Data excerpts:
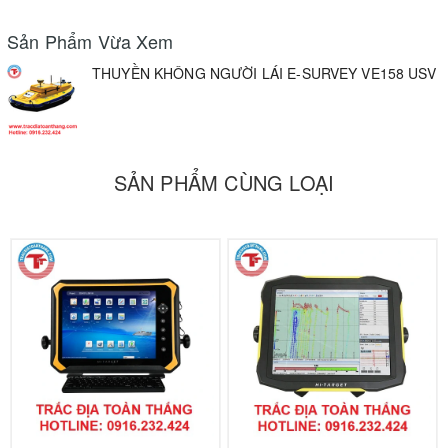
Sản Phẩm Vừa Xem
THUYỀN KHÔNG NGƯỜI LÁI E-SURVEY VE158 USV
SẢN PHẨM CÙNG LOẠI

--

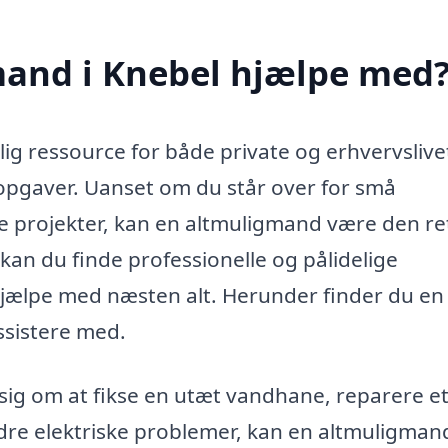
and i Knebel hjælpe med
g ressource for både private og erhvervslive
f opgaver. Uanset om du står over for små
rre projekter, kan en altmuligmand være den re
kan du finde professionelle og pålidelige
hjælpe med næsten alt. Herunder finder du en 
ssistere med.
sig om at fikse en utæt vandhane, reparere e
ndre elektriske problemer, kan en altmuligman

==

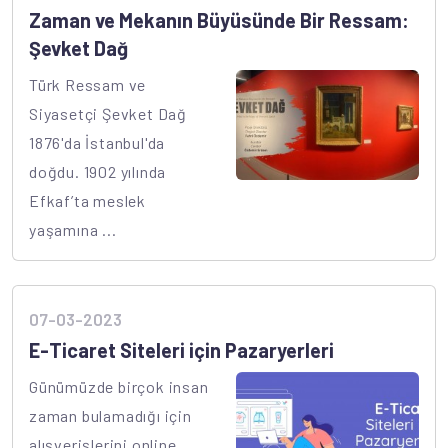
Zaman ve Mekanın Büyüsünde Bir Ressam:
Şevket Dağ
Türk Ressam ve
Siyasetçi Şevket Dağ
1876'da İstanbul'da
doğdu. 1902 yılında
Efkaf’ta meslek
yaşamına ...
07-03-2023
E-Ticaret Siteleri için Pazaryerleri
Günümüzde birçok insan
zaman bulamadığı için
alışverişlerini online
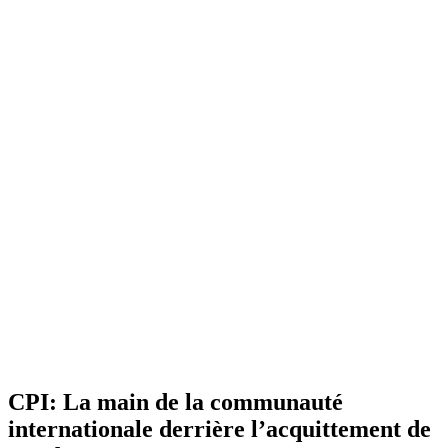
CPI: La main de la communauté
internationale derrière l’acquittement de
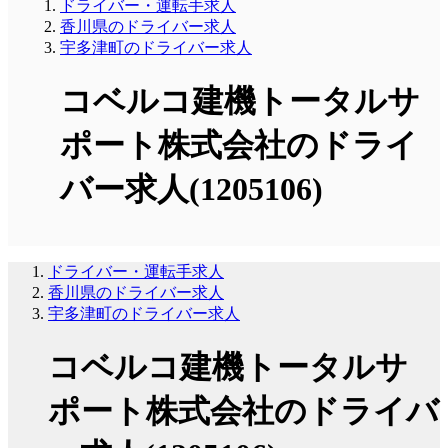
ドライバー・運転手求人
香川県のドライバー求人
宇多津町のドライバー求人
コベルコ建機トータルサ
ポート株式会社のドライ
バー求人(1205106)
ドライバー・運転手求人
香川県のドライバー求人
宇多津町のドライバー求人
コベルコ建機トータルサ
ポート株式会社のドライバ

Instructions for the task: Would you retype exactly the lines above, from the line with "and i Knebel hjælpe med" to the line with "hjælpe med næsten alt. Herunder finder du en", with both end lines kept and nothing more?

Answer below:
and i Knebel hjælpe med
g ressource for både private og erhvervslive
f opgaver. Uanset om du står over for små
rre projekter, kan en altmuligmand være den re
kan du finde professionelle og pålidelige
hjælpe med næsten alt. Herunder finder du en 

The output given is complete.